Frango's exact year of creation and the origin of the name have been lost to history. According to a trademark document from the U.S. Patent Office, the name Frango was first officially used on June 1, 1918. A popular item on the tearoom menu was a frozen dessert called Frango, and it was available in maple and orange flavors. The name probably originated by the combination of Fran from Frederick & Nelson, and the go from the tango dance craze. In 1926, the consistency of the Frango Dessert was described as flaky, requiring the use of a fork, not a spoon, such as one would use with ice cream. Eventually the Frango dessert line included pies, ice cream sodas, and milk shakes. It was decided in 1928 or 1929 that Frederick's should offer a chocolate mint truffle. Candy maker Ray Alden is credited with developing the Frango Mint. His secret recipe called for chocolate from cocoa beans grown on the African Coast and South America, triple-distilled oil of Oregon peppermint and 40 percent butter. A few months after Frederick sold out to Marshall Field in 1929, Frederick's candy makers in Seattle were summoned to Chicago to introduce Frango chocolates to Marshall Field to help build slumping sales during the Great Depression. Soon, the candy kitchen at Marshall Field had produced their own mid-western interpretation of the Frango chocolate recipe. Frangos was produced on the 10th floor of the downtown flagship store.
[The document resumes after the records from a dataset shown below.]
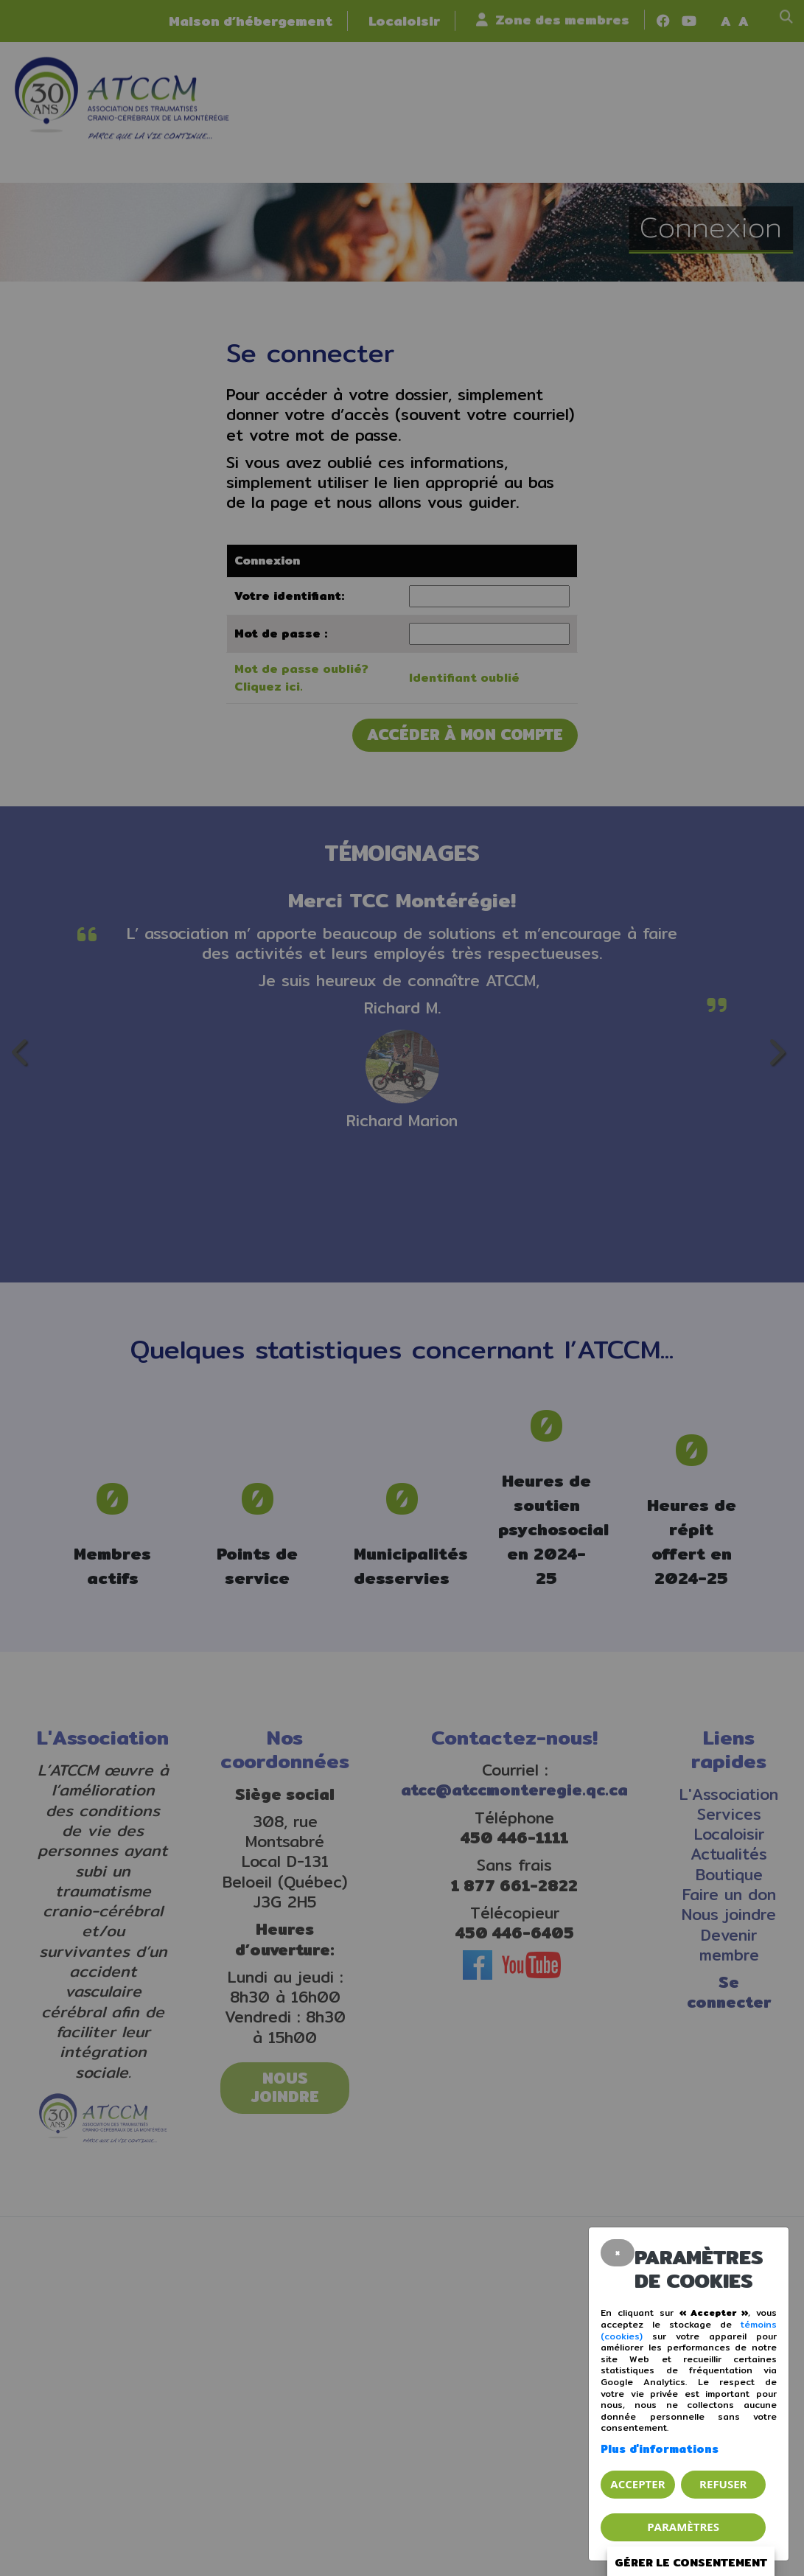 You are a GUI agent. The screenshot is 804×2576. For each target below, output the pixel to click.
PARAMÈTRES (683, 2526)
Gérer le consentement (694, 2563)
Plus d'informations (660, 2448)
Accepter (637, 2483)
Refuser (723, 2483) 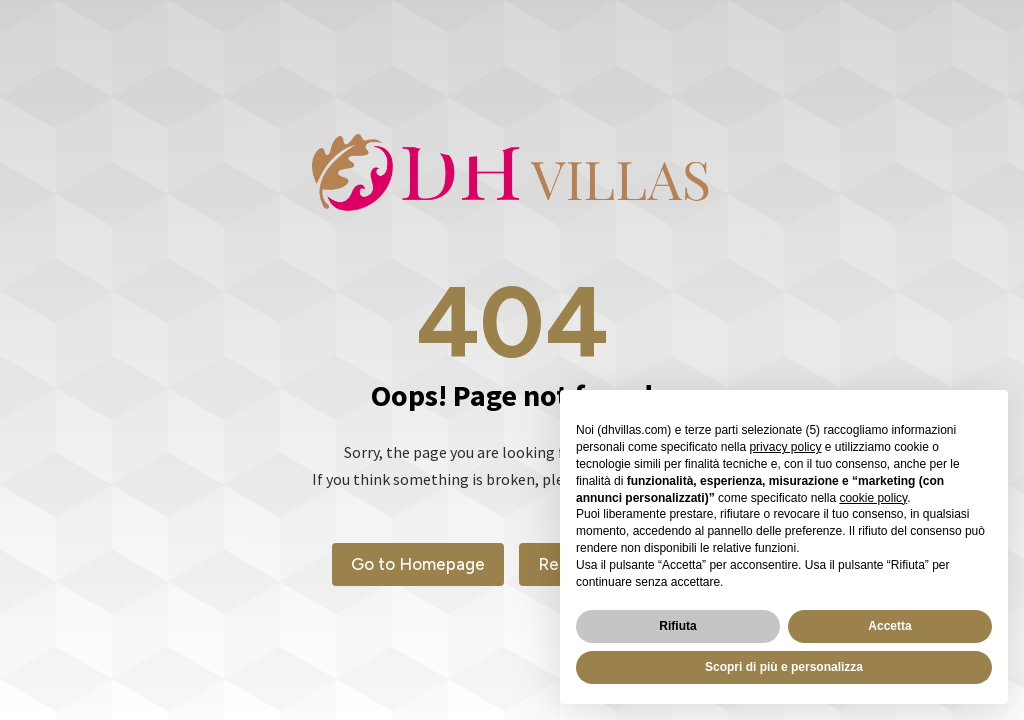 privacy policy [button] (785, 447)
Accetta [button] (889, 626)
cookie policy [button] (873, 498)
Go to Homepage (418, 564)
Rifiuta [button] (677, 626)
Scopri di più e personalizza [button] (784, 667) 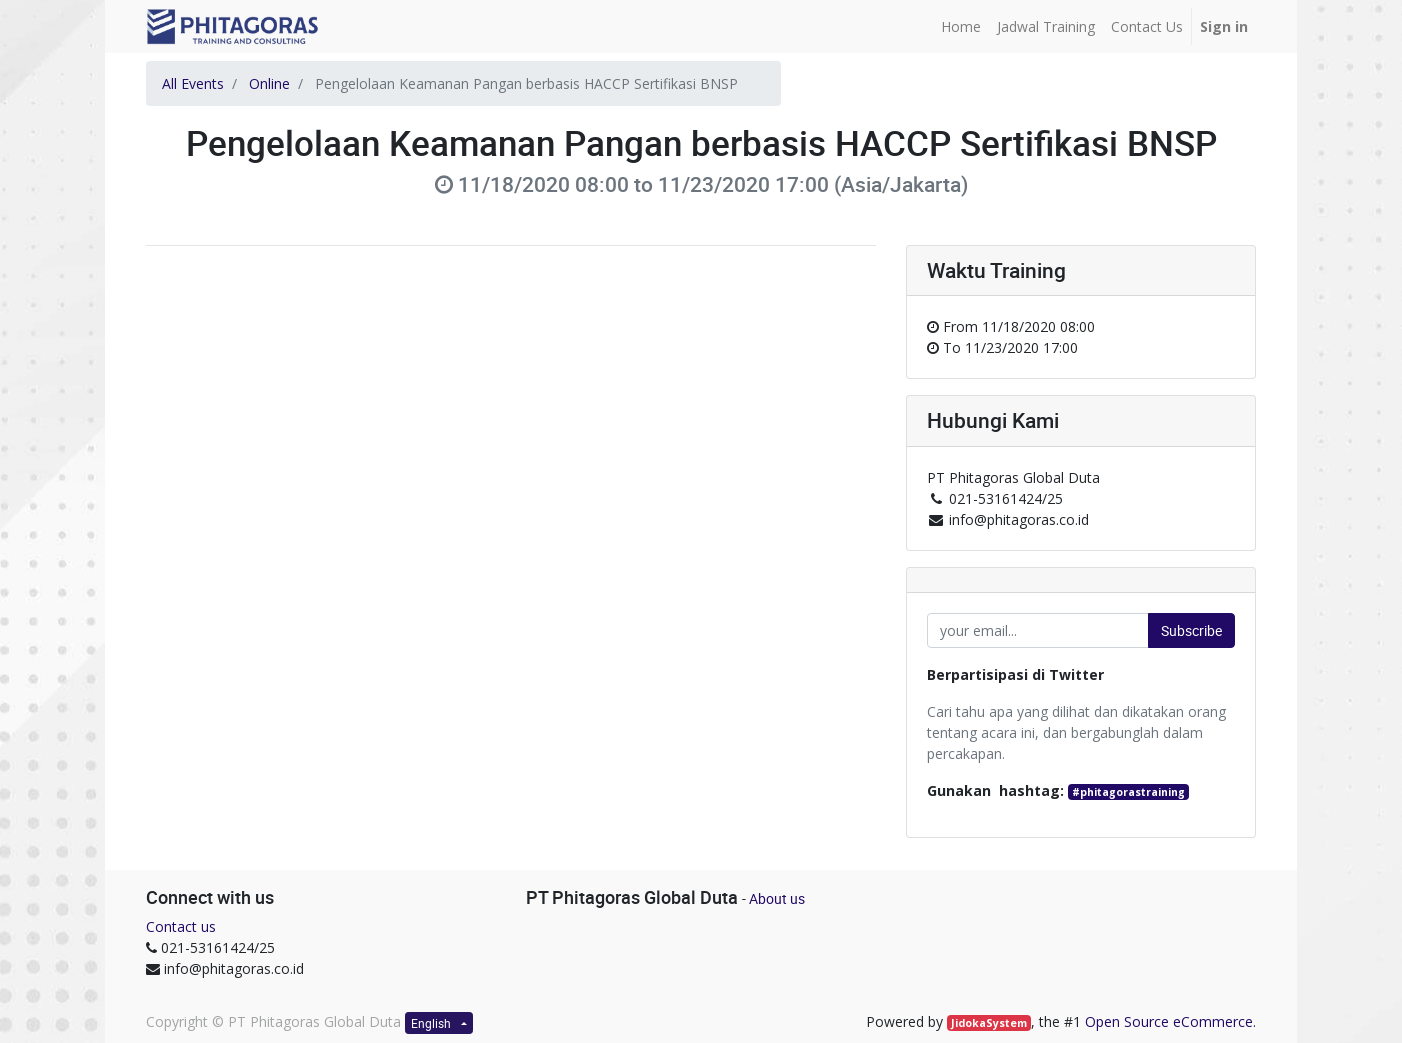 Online (269, 83)
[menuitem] (961, 26)
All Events (193, 83)
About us (777, 898)
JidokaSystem (989, 1023)
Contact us (181, 926)
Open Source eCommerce (1169, 1021)
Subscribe (1191, 630) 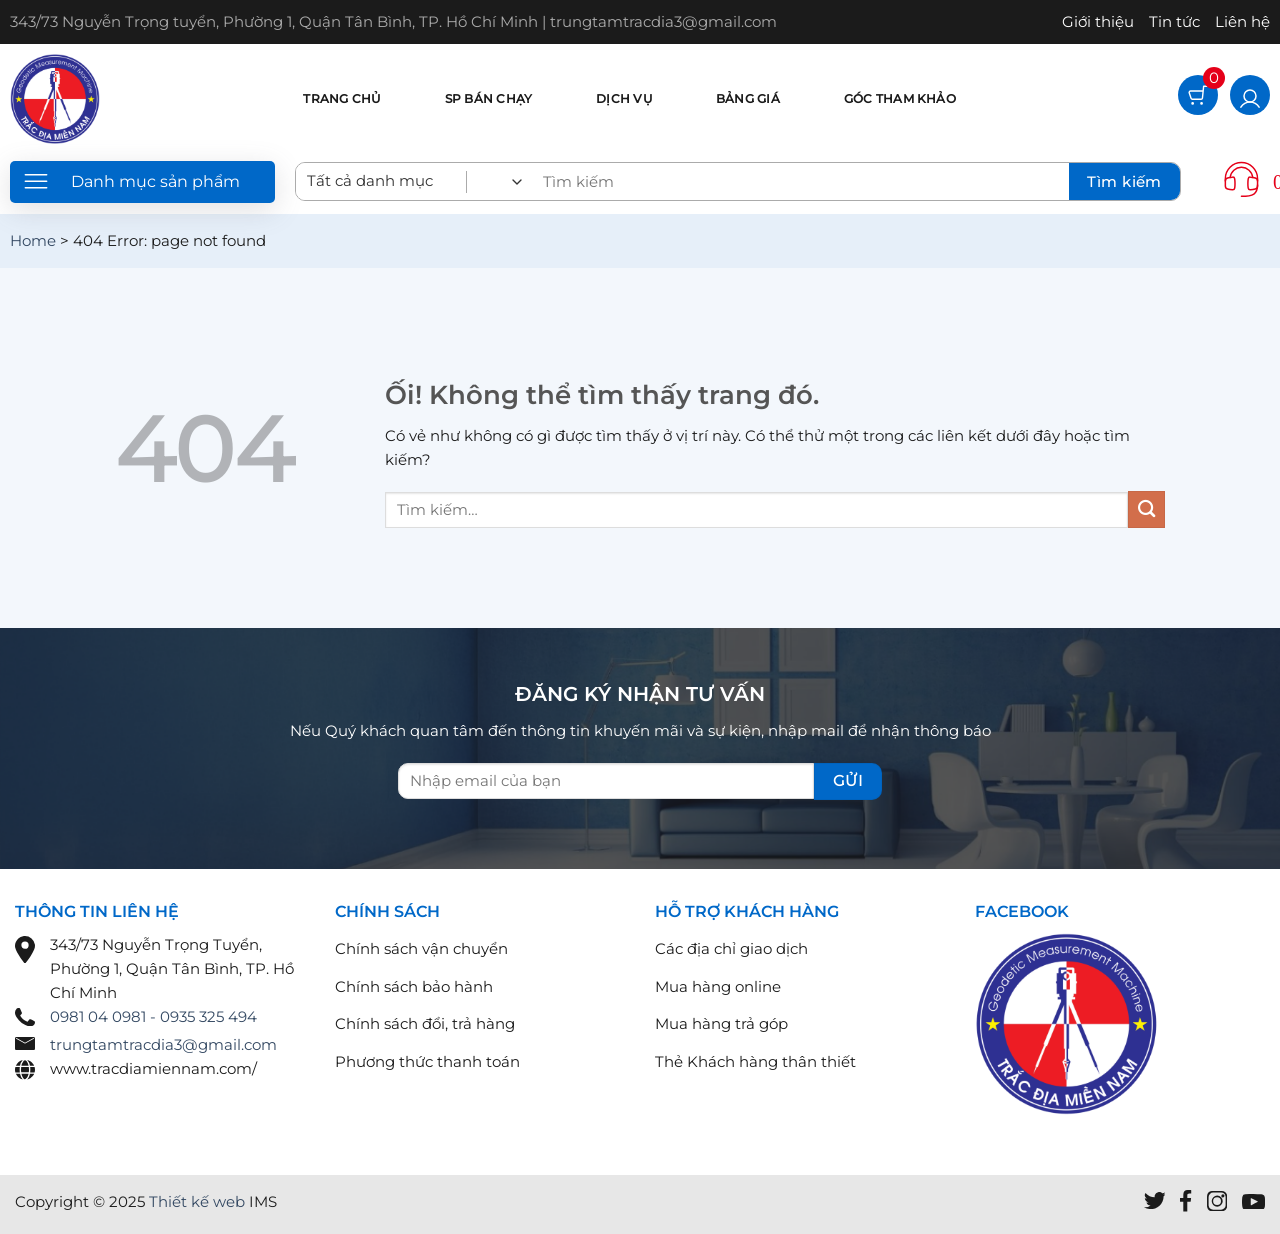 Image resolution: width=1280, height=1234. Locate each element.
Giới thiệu (1098, 21)
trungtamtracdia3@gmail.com (163, 1044)
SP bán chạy (489, 98)
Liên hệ (1242, 21)
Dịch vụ (624, 98)
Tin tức (1174, 21)
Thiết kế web (197, 1201)
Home (33, 240)
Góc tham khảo (900, 98)
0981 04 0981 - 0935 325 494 (153, 1016)
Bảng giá (748, 98)
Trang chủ (341, 98)
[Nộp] (1146, 509) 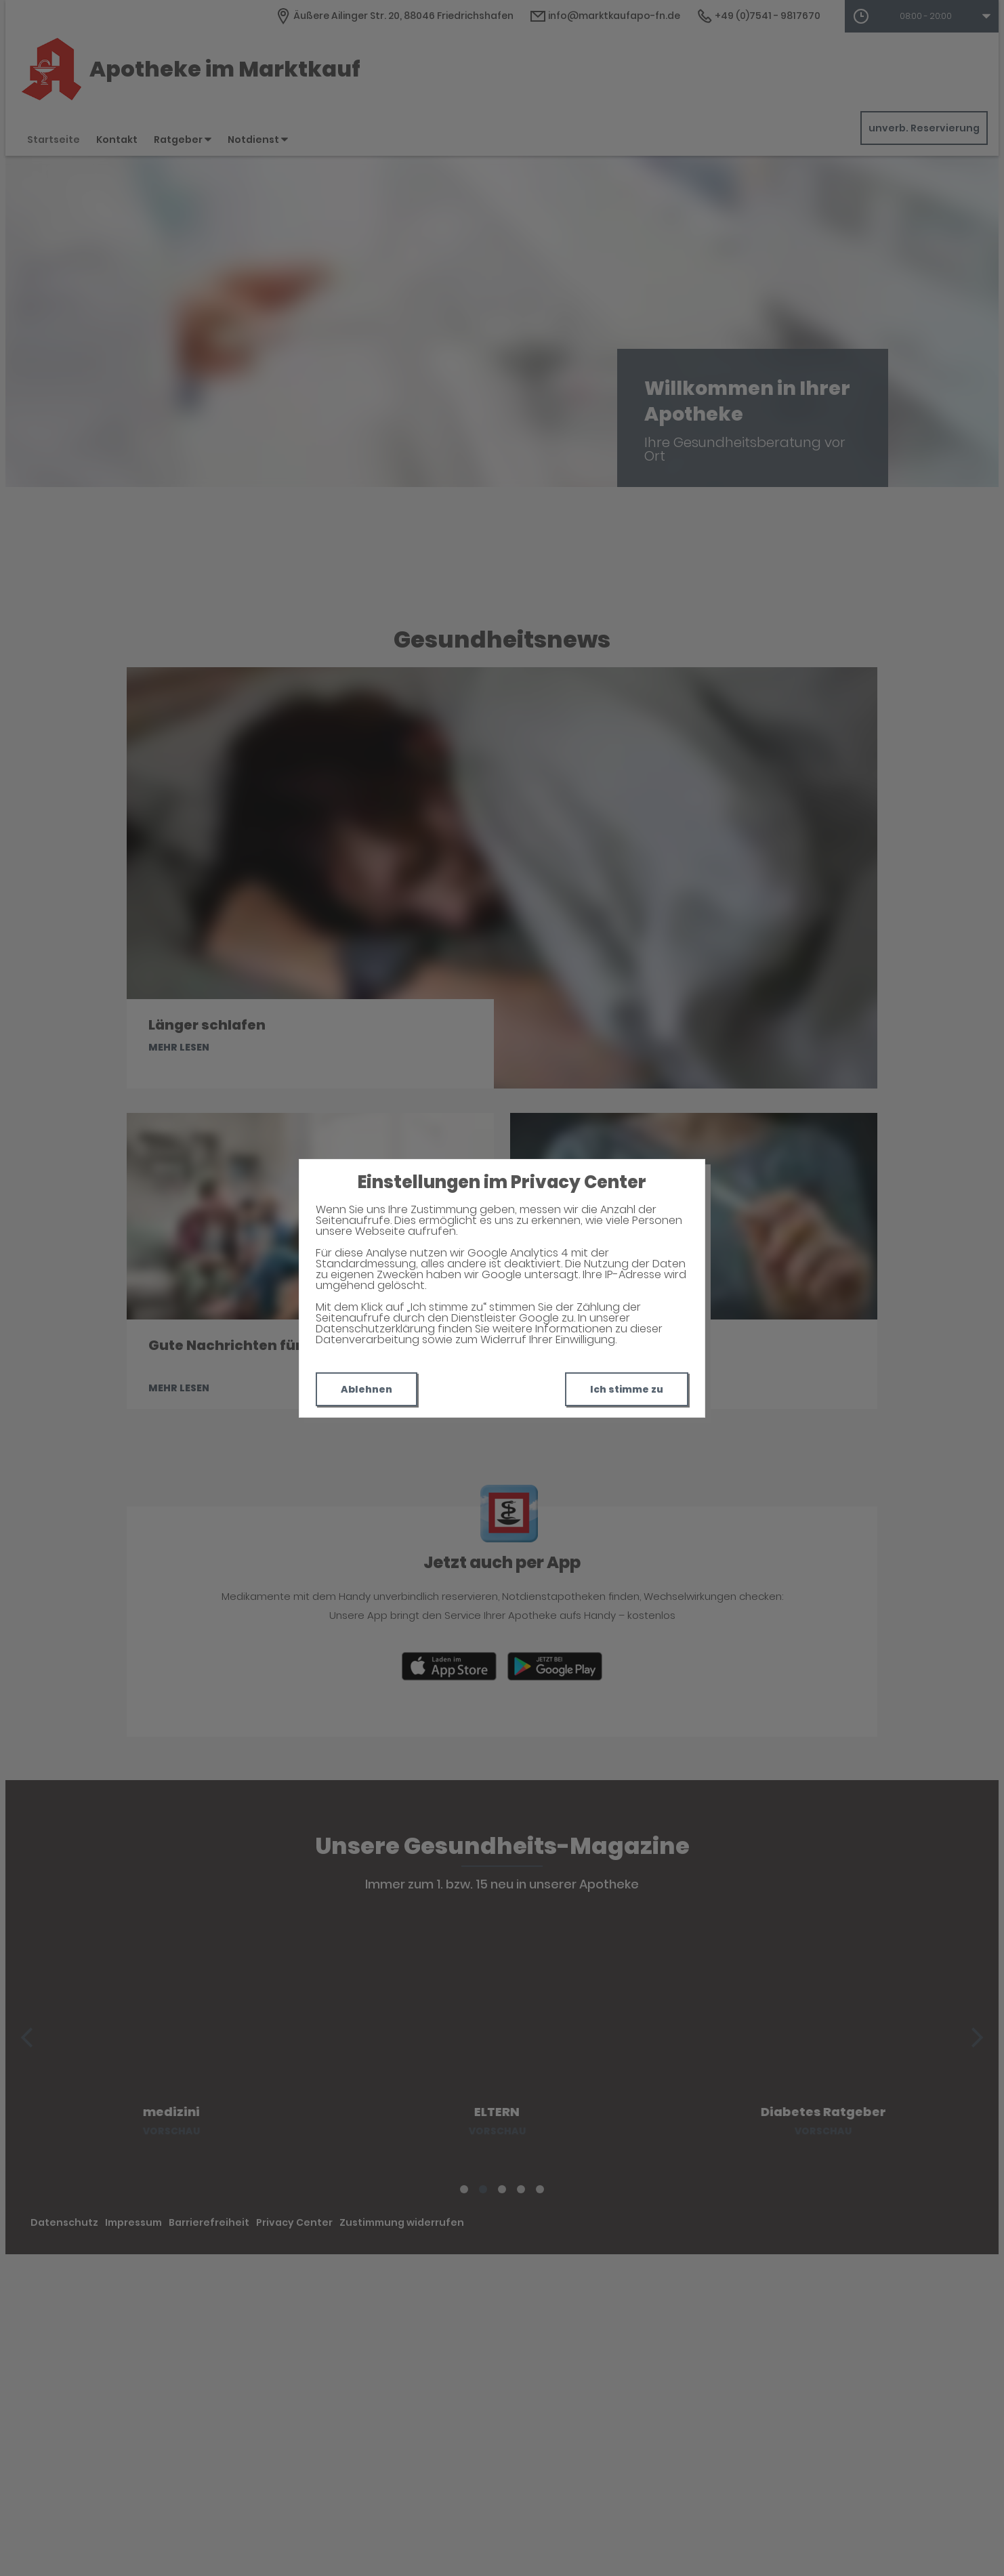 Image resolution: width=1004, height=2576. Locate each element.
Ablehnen (366, 1389)
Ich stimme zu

Even after the store's demise, the F & N Frango lives on. In the Northwest, the candy was sold in The Bon Marché (now Macy's) as well as in Portland's Meier & Frank. Frango can still be found in Macy's stores in Seattle in their familiar hexagonal box. In addition, they are still a favourite at the Macy's stores that were formerly Dayton's, Hudson's, and Marshall Field. The "classic" Frango mint candy now exists in three varieties—the Frederick & Nelson recipe primarily available in the Pacific Northwest, the Marshall Field recipe available in Chicago area Macy's stores and produced locally, and a Marshall Field recipe produced by the Gertrude Hawk Candy Company of Dunmore, Pennsylvania for distribution at other Macy's locations. Before the acquisition by May, Marshall Field transferred all production of Frango to Gertrude Hawk; Macy's chairman, Terry Lundgren, promised a Chicago-made Frango as a concession to protests regarding the loss of the Field name.